DPP v Ramzan [2016] - in this case during a trial for a drugs offence, the accused applied for the inclusion of expert evidence to support a plea of not guilty by reason of insanity. The trial judge refused his application on the grounds that the relevant legislation states that an expert of this type should be conducted by a consultant psychiatrist. The three witnesses were not consultant psychiatrist and the fourth was based in the UK and not registered in Ireland (which is a requirement of the Act). Defendant appealed this decision, upon which the court held that the UK psychiatrist would have been an appropriate witness to call. In his report, the witness stated ‘He says he knew what he was doing and what he was doing was wrong but went along with it as he was afraid.’ The fact that the accused had admitted to the psychiatrist that he understood the nature and quality of the act, and that he knew it was wrong, meant that the evidence from the psychiatrist in question would fall outside the statutory definition of insanity.

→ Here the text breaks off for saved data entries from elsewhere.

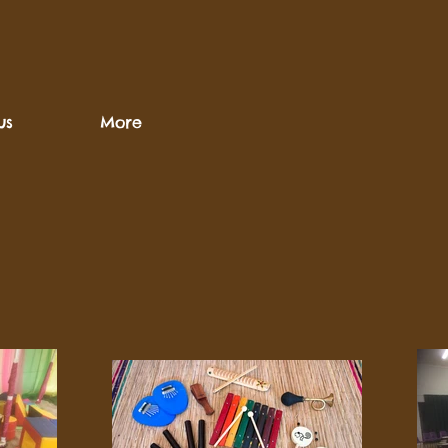
us
More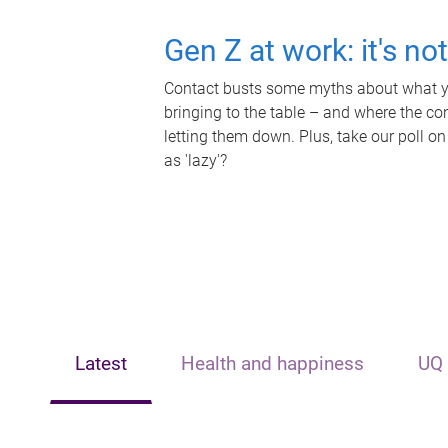
Gen Z at work: it's no
Contact busts some myths about what yo
bringing to the table – and where the c
letting them down. Plus, take our poll on
as 'lazy'?
Latest
Health and happiness
UQ 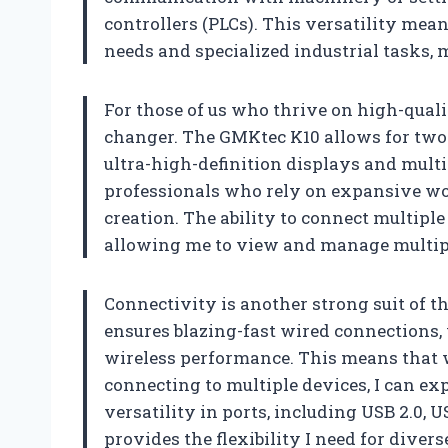
controllers (PLCs). This versatility mea
needs and specialized industrial tasks, 
For those of us who thrive on high-quali
changer. The GMKtec K10 allows for two 
ultra-high-definition displays and multi-
professionals who rely on expansive wor
creation. The ability to connect multipl
allowing me to view and manage multipl
Connectivity is another strong suit of th
ensures blazing-fast wired connections, 
wireless performance. This means that 
connecting to multiple devices, I can e
versatility in ports, including USB 2.0, 
provides the flexibility I need for diver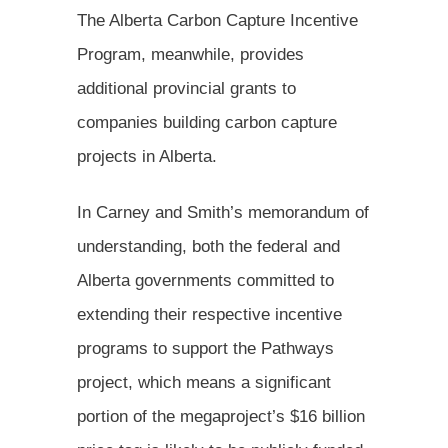
The Alberta Carbon Capture Incentive
Program, meanwhile, provides
additional provincial grants to
companies building carbon capture
projects in Alberta.
In Carney and Smith’s memorandum of
understanding, both the federal and
Alberta governments committed to
extending their respective incentive
programs to support the Pathways
project, which means a significant
portion of the megaproject’s $16 billion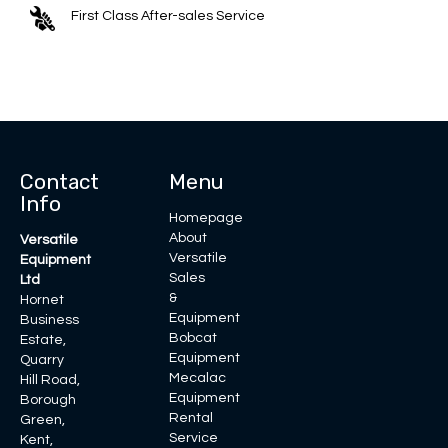
First Class After-sales Service
Contact
Menu
Info
Homepage
About
Versatile
Versatile
Equipment
Sales
Ltd
&
Hornet
Equipment
Business
Bobcat
Estate,
Equipment
Quarry
Mecalac
Hill Road,
Equipment
Borough
Rental
Green,
Service
Kent,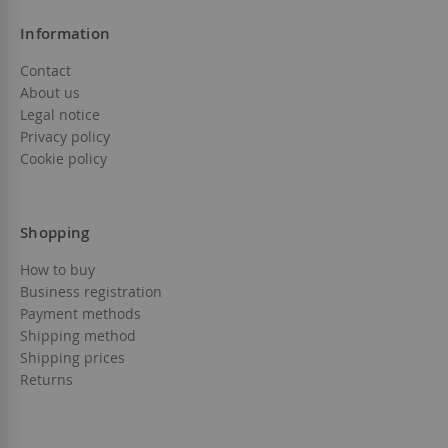
Information
Contact
About us
Legal notice
Privacy policy
Cookie policy
Shopping
How to buy
Business registration
Payment methods
Shipping method
Shipping prices
Returns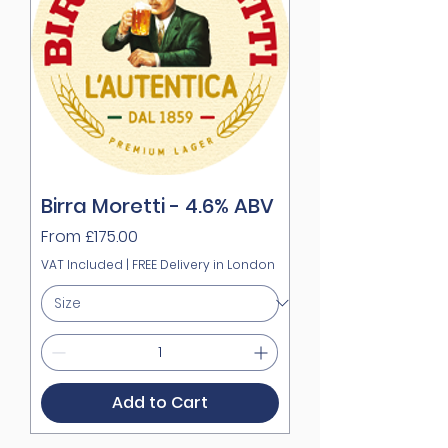
Birra Moretti - 4.6% ABV
Sale Price
From
£175.00
VAT Included
|
FREE Delivery in London
Add to Cart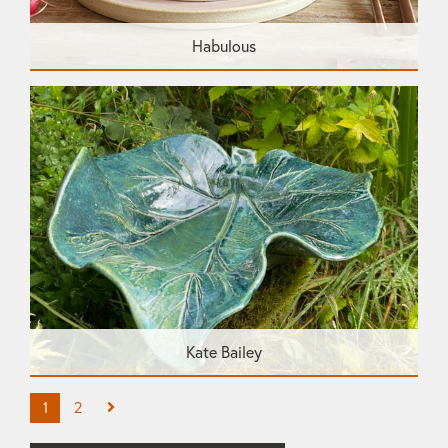
Habulous
Kate Bailey
1
2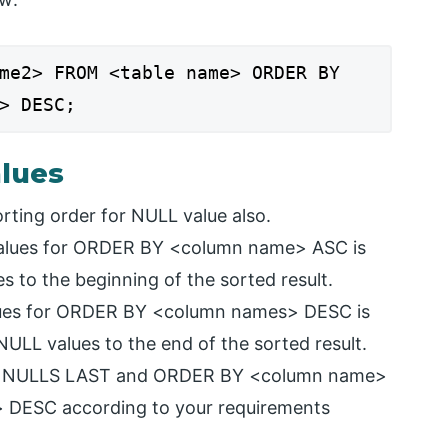
me2> FROM <table name> ORDER BY
> DESC;
lues
rting order for NULL value also.
 values for ORDER BY <column name> ASC is
s to the beginning of the sorted result.
values for ORDER BY <column names> DESC is
NULL values to the end of the sorted result.
and NULLS LAST and ORDER BY <column name>
DESC according to your requirements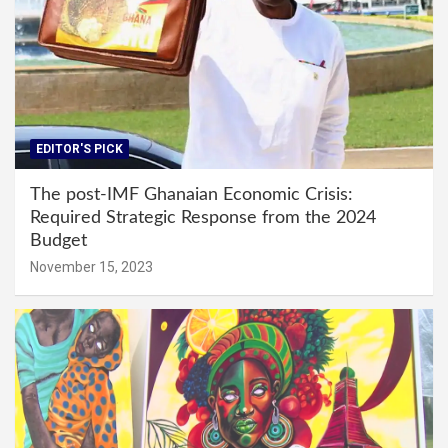
EDITOR'S PICK
The post-IMF Ghanaian Economic Crisis:
Required Strategic Response from the 2024
Budget
November 15, 2023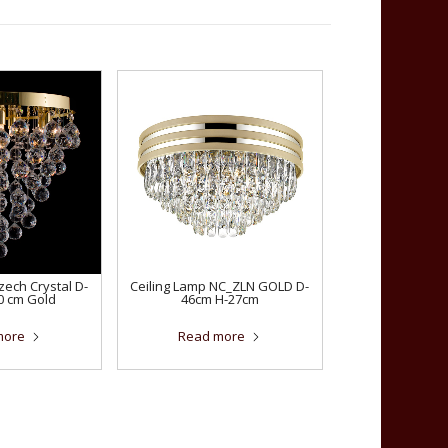
zech Crystal D-
Ceiling Lamp NC_ZLN GOLD D-
0 cm Gold
46cm H-27cm
more
Read more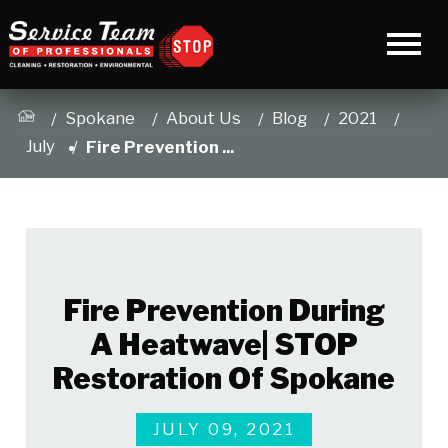
Spokane
About Us
Blog
2021
July
Fire Prevention ...
Fire Prevention During
A Heatwave| STOP
Restoration Of Spokane
JULY 09, 2021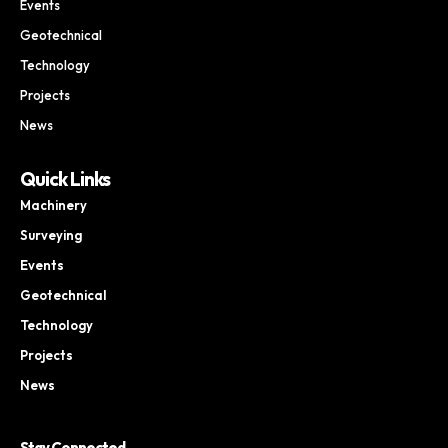
Events
Geotechnical
Technology
Projects
News
Quick Links
Machinery
Surveying
Events
Geotechnical
Technology
Projects
News
Stay Connected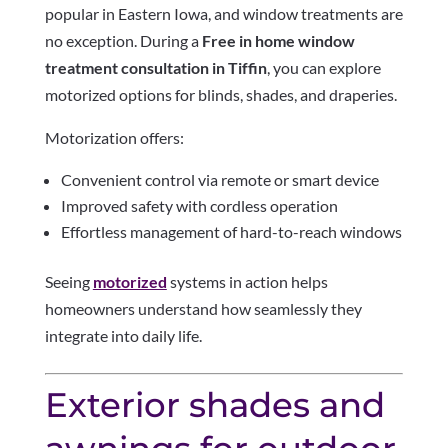
popular in Eastern Iowa, and window treatments are
no exception. During a
Free in home window
treatment consultation in Tiffin
, you can explore
motorized options for blinds, shades, and draperies.
Motorization offers:
Convenient control via remote or smart device
Improved safety with cordless operation
Effortless management of hard-to-reach windows
Seeing
motorized
systems in action helps
homeowners understand how seamlessly they
integrate into daily life.
Exterior shades and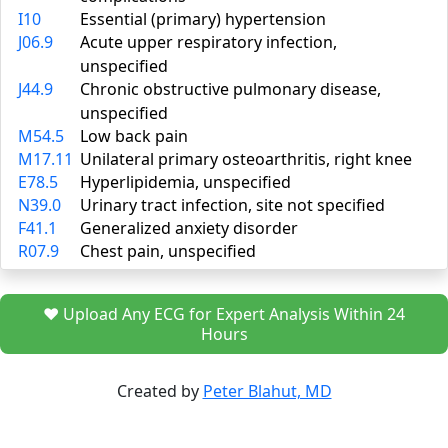
I10
Essential (primary) hypertension
J06.9
Acute upper respiratory infection,
unspecified
J44.9
Chronic obstructive pulmonary disease,
unspecified
M54.5
Low back pain
M17.11
Unilateral primary osteoarthritis, right knee
E78.5
Hyperlipidemia, unspecified
N39.0
Urinary tract infection, site not specified
F41.1
Generalized anxiety disorder
R07.9
Chest pain, unspecified
❤️ Upload Any ECG for Expert Analysis Within 24
Hours
Created by
Peter Blahut, MD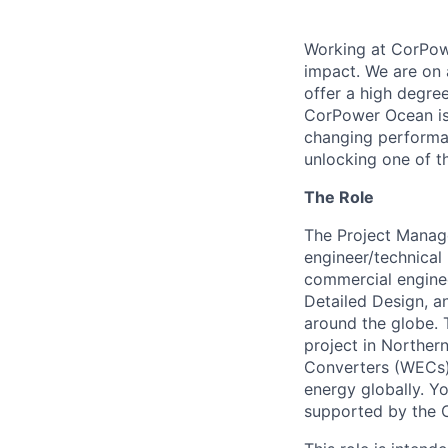
Working at CorPowe
impact. We are on 
offer a high degree
CorPower Ocean is 
changing performan
unlocking one of t
The Role
The Project Manage
engineer/technical
commercial enginee
Detailed Design, an
around the globe. T
project in Norther
Converters (WECs) 
energy globally. Y
supported by the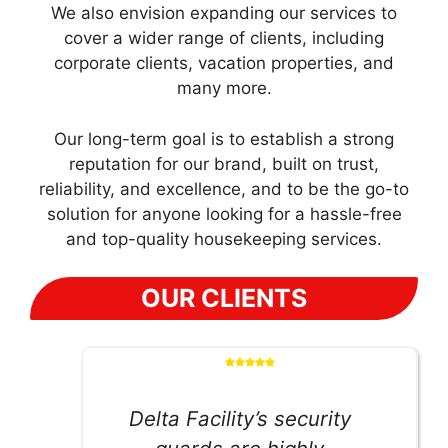
We also envision expanding our services to
cover a wider range of clients, including
corporate clients, vacation properties, and
many more.
Our long-term goal is to establish a strong
reputation for our brand, built on trust,
reliability, and excellence, and to be the go-to
solution for anyone looking for a hassle-free
and top-quality housekeeping services.
OUR CLIENTS
Delta Facility’s security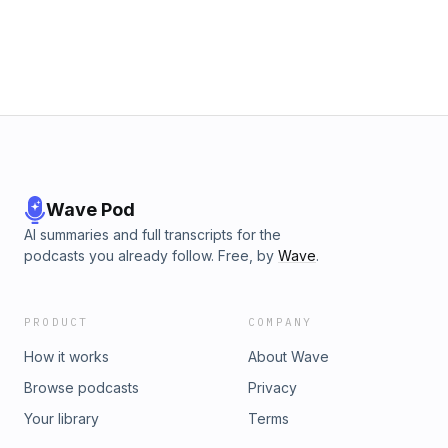
Wave Pod
AI summaries and full transcripts for the
podcasts you already follow. Free, by
Wave
.
PRODUCT
COMPANY
How it works
About Wave
Browse podcasts
Privacy
Your library
Terms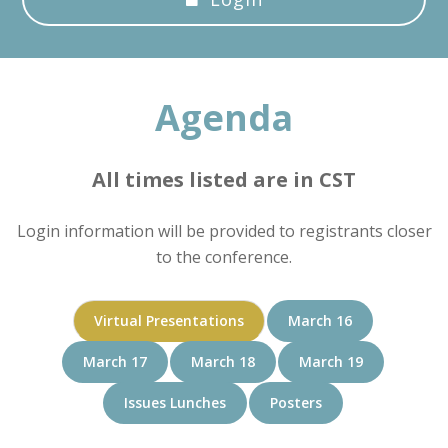
Agenda
All times listed are in CST
Login information will be provided to registrants closer
to the conference.
Virtual Presentations
March 16
March 17
March 18
March 19
Issues Lunches
Posters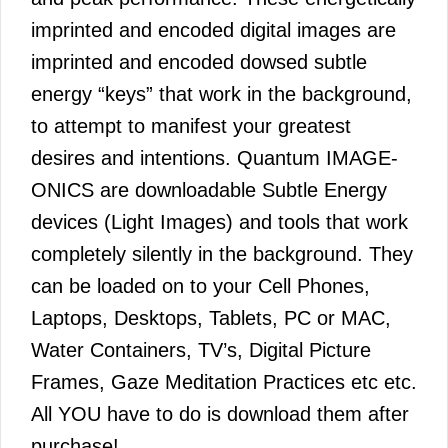
imprinted and encoded digital images are
imprinted and encoded dowsed subtle
energy “keys” that work in the background,
to attempt to manifest your greatest
desires and intentions. Quantum IMAGE-
ONICS are downloadable Subtle Energy
devices (Light Images) and tools that work
completely silently in the background. They
can be loaded on to your Cell Phones,
Laptops, Desktops, Tablets, PC or MAC,
Water Containers, TV’s, Digital Picture
Frames, Gaze Meditation Practices etc etc.
All YOU have to do is download them after
purchase!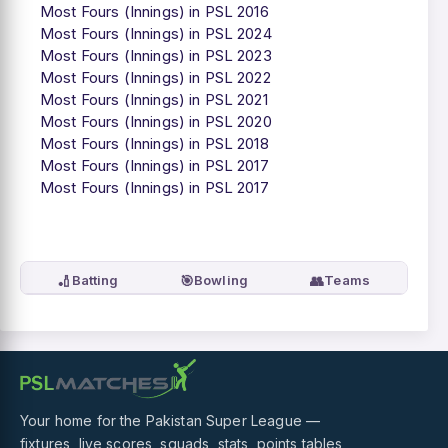
Most Fours (Innings) in PSL 2016
Most Fours (Innings) in PSL 2024
Most Fours (Innings) in PSL 2023
Most Fours (Innings) in PSL 2022
Most Fours (Innings) in PSL 2021
Most Fours (Innings) in PSL 2020
Most Fours (Innings) in PSL 2018
Most Fours (Innings) in PSL 2017
Most Fours (Innings) in PSL 2017
🏏
🎯
👥
Batting
Bowling
Teams
Your home for the Pakistan Super League —
fixtures, live scores, squads, stats, points tables,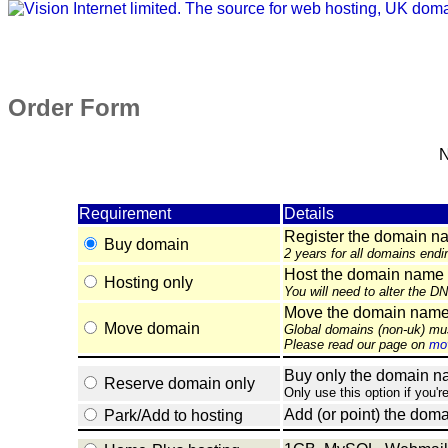
Order Form
N
Requirement
Details
Register the domain n
Buy domain
2 years for all domains endi
Host the domain name 
Hosting only
You will need to alter the D
Move the domain name e
Move domain
Global domains (non-uk) mu
Please read our page on
mov
Buy only the domain nam
Reserve domain only
Only use this option if you'r
Add (or point) the doma
Park/Add to hosting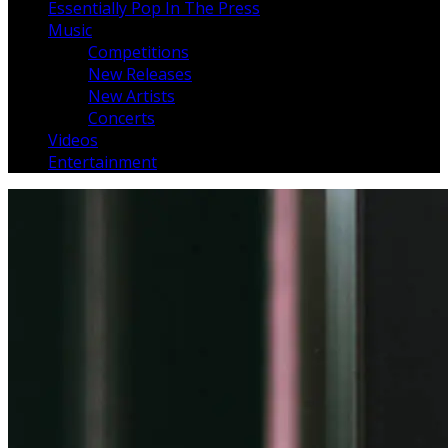
Essentially Pop In The Press
Music
Competitions
New Releases
New Artists
Concerts
Videos
Entertainment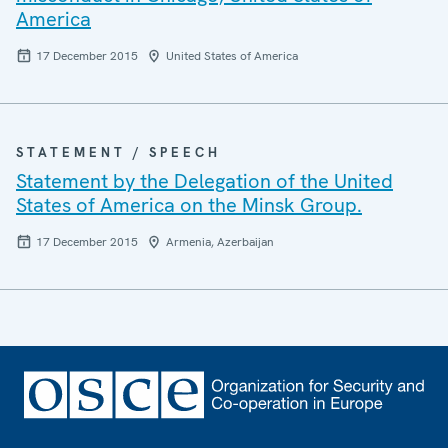
America
17 December 2015
United States of America
STATEMENT / SPEECH
Statement by the Delegation of the United
States of America on the Minsk Group.
17 December 2015
Armenia, Azerbaijan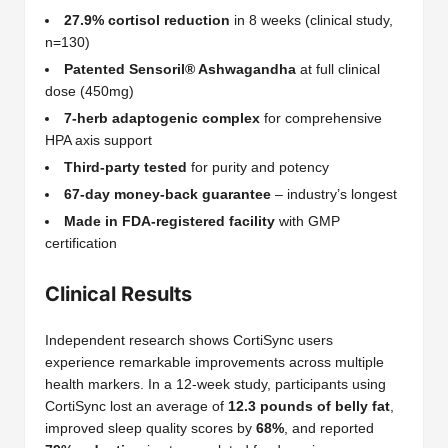
27.9% cortisol reduction
in 8 weeks (clinical study,
n=130)
Patented Sensoril® Ashwagandha
at full clinical
dose (450mg)
7-herb adaptogenic complex
for comprehensive
HPA axis support
Third-party tested
for purity and potency
67-day money-back guarantee
– industry’s longest
Made in FDA-registered facility
with GMP
certification
Clinical Results
Independent research shows CortiSync users
experience remarkable improvements across multiple
health markers. In a 12-week study, participants using
CortiSync lost an average of
12.3 pounds of belly fat
,
improved sleep quality scores by
68%
, and reported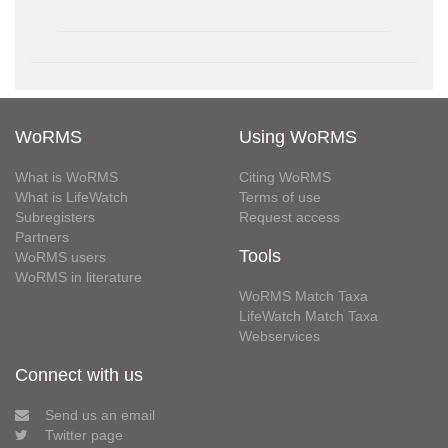
WoRMS
Using WoRMS
What is WoRMS
Citing WoRMS
What is LifeWatch
Terms of use
Subregisters
Request access
Partners
Tools
WoRMS users
WoRMS in literature
WoRMS Match Taxa
LifeWatch Match Taxa
Webservices
Connect with us
Send us an email
Twitter page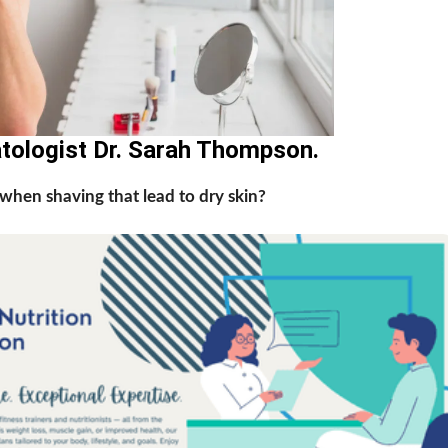
atologist Dr. Sarah Thompson.
hen shaving that lead to dry skin?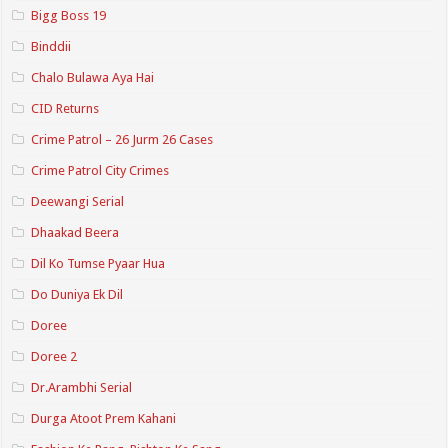
Bigg Boss 19
Binddii
Chalo Bulawa Aya Hai
CID Returns
Crime Patrol – 26 Jurm 26 Cases
Crime Patrol City Crimes
Deewangi Serial
Dhaakad Beera
Dil Ko Tumse Pyaar Hua
Do Duniya Ek Dil
Doree
Doree 2
Dr.Arambhi Serial
Durga Atoot Prem Kahani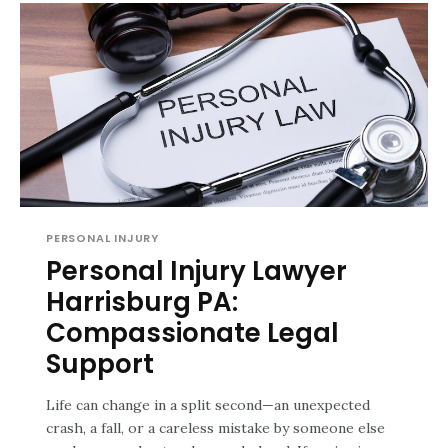
PERSONAL INJURY
Personal Injury Lawyer
Harrisburg PA:
Compassionate Legal
Support
Life can change in a split second—an unexpected
crash, a fall, or a careless mistake by someone else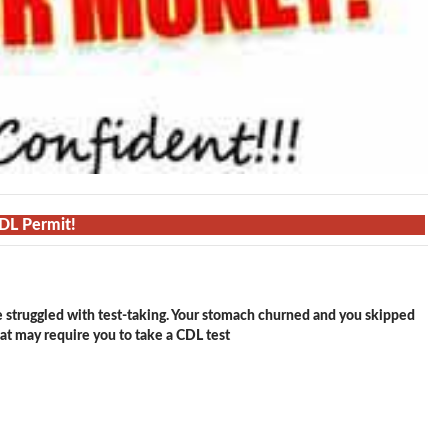
CDL Permit!
e struggled with test-taking. Your stomach churned and you skipped
hat may require you to take a CDL test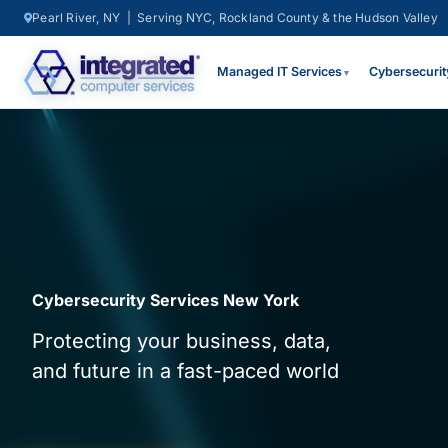
Pearl River, NY | Serving NYC, Rockland County & the Hudson Valley
Managed IT Services
Cybersecurit
▼
Cybersecurity Services New York
Protecting your business, data,
and future in a fast-paced world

DPP v Heffernan [2015] - this case further confirmed that the onus to establish diminished responsibility on the balance of probabilities rests with the accused. In the case, the judge directed the jury that the accused had the burden of proof in this respect and that the standard was the balance of probabilities. On appeal, the defendant submitted that the burden of proof remained on the prosecution at all times and that the standard of proof was beyond a reasonable doubt. The Court of Appeal however, dismissed the application, stating that the 2006 Act is very clear in that it created a 'special verdict', subject to pre-existing common law rules as to the burden of proof in defences of insanity.


DPP v Tomkins [2012], defendant accused of murder sought to utilise the defence of diminished responsibility alongside the defence of provocation. The trial judge indicated in the case that the premeditation was inconsistent with a defence of provocation, but failed to direct the jury that it was not necessarily inconsistent with diminished responsibility. Though not raised by the defence at trial, the Court of Appeal held that the jury were likely to be left with an 'incomplete and erroneous view of the law' and as such, the conviction was quashed and a re-trial was directed.


Concluding thoughts

Proposals for the reform of the criminal law concerning defence of insanity has been debated and criticised in Ireland for decades. Factors within the proposals consisted of traditionally low rates of crime and imprisonment in Ireland and the absence of public activism about the crime, until the 1960s. The Criminal Law (Insanity) Act [2006] responding to these issues, attempting to extinguish the problems of the law in this area, specifically procedural issues. Many scholars have called for the defence of insanity to be abolished due to the absence of mens rea, or at the very least to be abolished as a separate defence however, this being said, it is widely accepted by many professionals and academics as a vital element of the criminal law in order to secure the functioning of the criminal justice system.